NEWSFEED THURSDAY: Why Californians who Flee California Bring Troubles

Millions of fed-up middle-class taxpayers have fled the state. Their presence as a stabilizing influence is sorely missed. About one-third of the nation’s welfare recipients live in California. Millions of poor newcomers require enormously expensive state health, housing, education, legal and law-enforcement services.


California is now a one-party state. Democrats have supermajorities in both houses of the Legislature. Only seven of the state’s 53 congressional seats are held by Republicans. The result is that there is no credible check on a mostly coastal majority.


-- Victor Davis Hanson, Fox News, October 31, 2019


THE TAKE


Not all Californians who flee the state are conservatives. Migrating Californians are sick and tired of the high taxes, over-regulation, sky-high real estate costs, deteriorating infrastructure, needlessly costly wildfires, declining public schools, the homelessness, filth, and crime that plague L.A., San Francisco, and elsewhere. But when thousands of Californians leave, too many of them bring the very politics that are at the root of the Golden State’s woes. Why is that?

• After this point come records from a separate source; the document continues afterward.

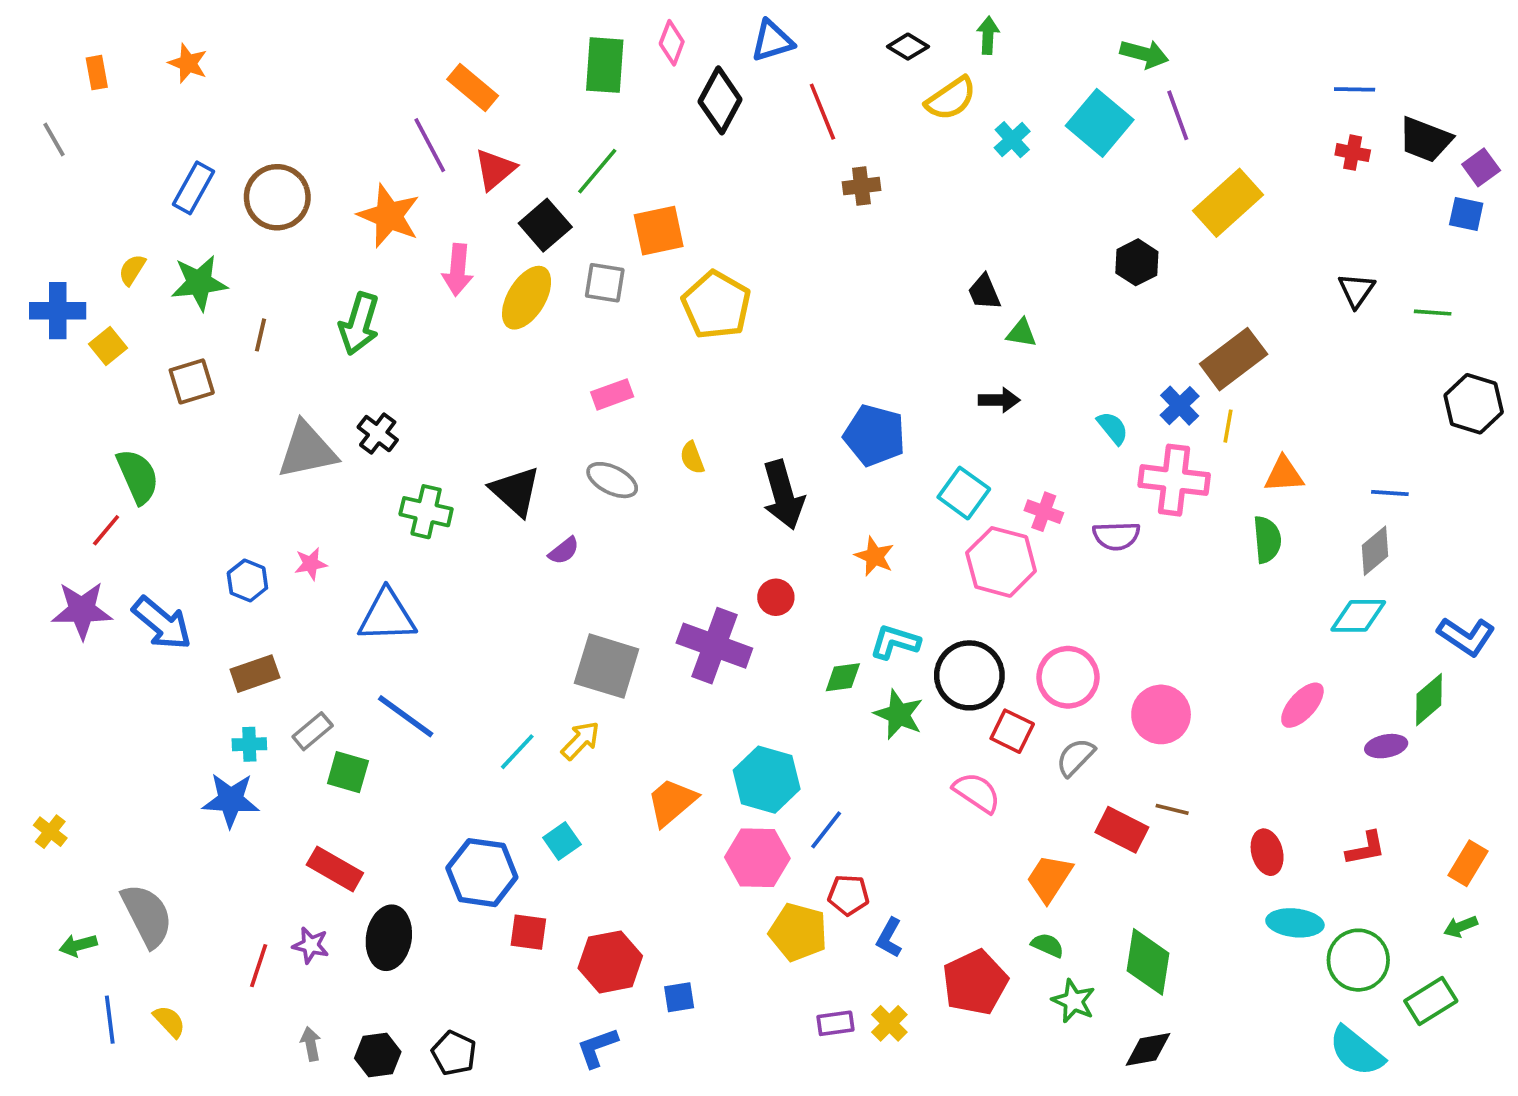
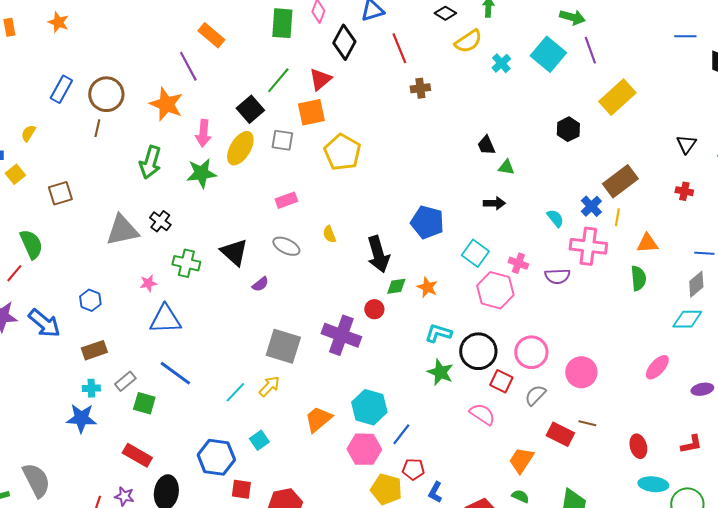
red cross: (1353, 153) -> (684, 191), moved
red triangle: (495, 169) -> (320, 79), moved
green star: (199, 283) -> (201, 173), moved
brown line: (260, 335) -> (97, 128), moved
pink star: (311, 564) -> (148, 283), moved
green diamond: (843, 677) -> (396, 286), moved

An NPR report from August 29, 2013 goes a long way toward answering the question.


Still, newcomers from California have not only helped put Colorado in the Democratic column in recent presidential elections, but they've also helped President Obama carry Nevada two times.

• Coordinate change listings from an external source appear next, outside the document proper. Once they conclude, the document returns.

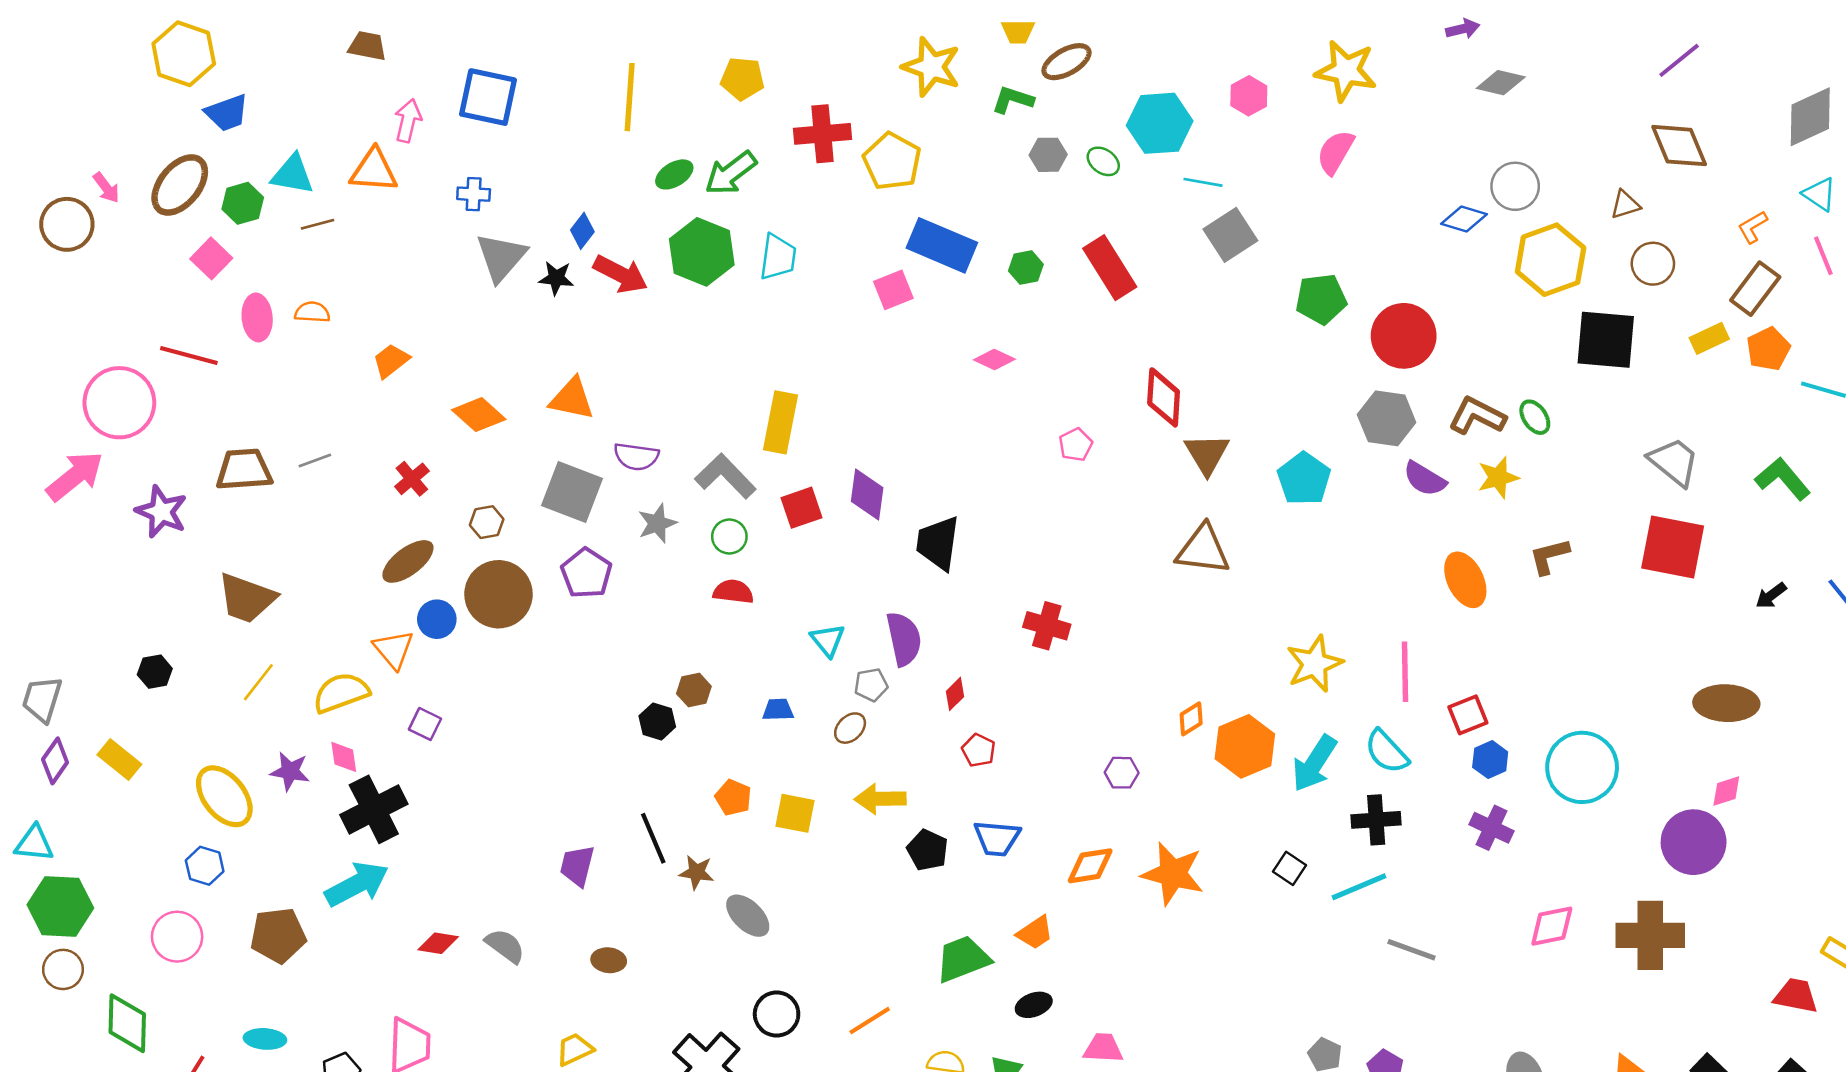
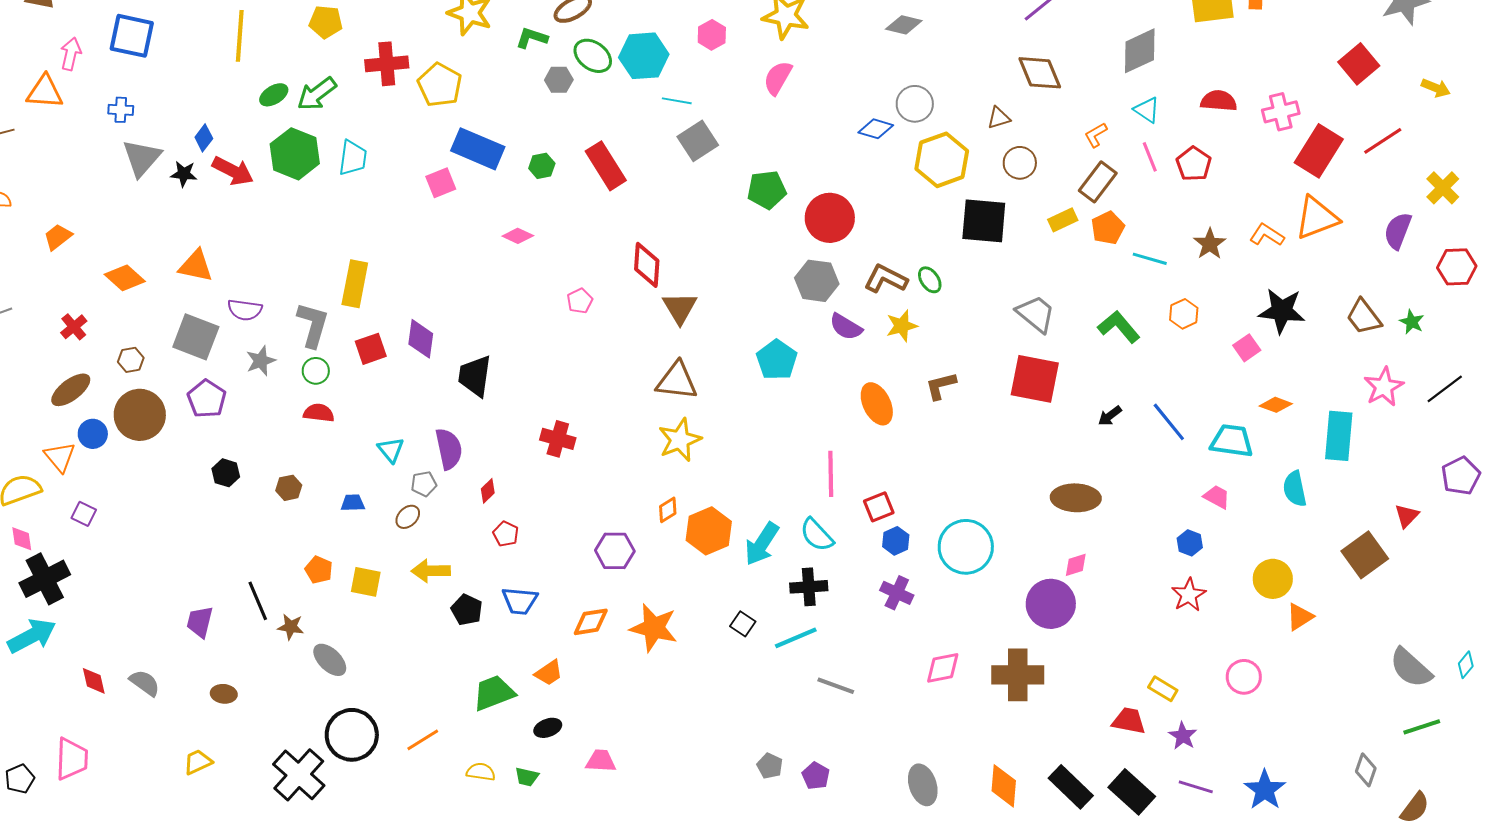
green ellipse: (1103, 161) -> (593, 56), moved, size x1.5
gray L-shape: (725, 476) -> (313, 325), turned 60
cyan pentagon: (1304, 479) -> (777, 360), moved
yellow star: (1314, 664) -> (680, 440), moved
black hexagon: (657, 721) -> (226, 473), moved
purple hexagon: (1122, 773) -> (615, 551), size x1.5
red diamond: (438, 943) -> (94, 681), turned 68
black circle: (777, 1014) -> (352, 735), size x1.5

Californians have contributed to make Salt Lake City and Boise more Democratic in recent years, but they are easily outvoted by Republicans in other parts of Utah and Idaho. Similarly, other states such as Arizona and Texas remain reliably Republican, but contain more liberal enclaves thanks to new arrivals from the West Coast.


"It's not going to change Texas politics immediately, but all of the inbound migration to Texas is making Texas more liberal than it otherwise would be," says Ian McDonald, a political scientist at Lewis & Clark College in Portland, Ore., and author of a dissertation on the effects of migration on the American electorate.


Then the critical takeaway from NPR’s report:


What may be ironic is the fact that most of the people leaving California are relatively conservative — by California standards.


They want cheaper homes and job opportunities, but they are also motivated by the state's higher tax rates, says Robert Lang, who directs the Brookings Mountain West, a research center at the University of Nevada, Las Vegas.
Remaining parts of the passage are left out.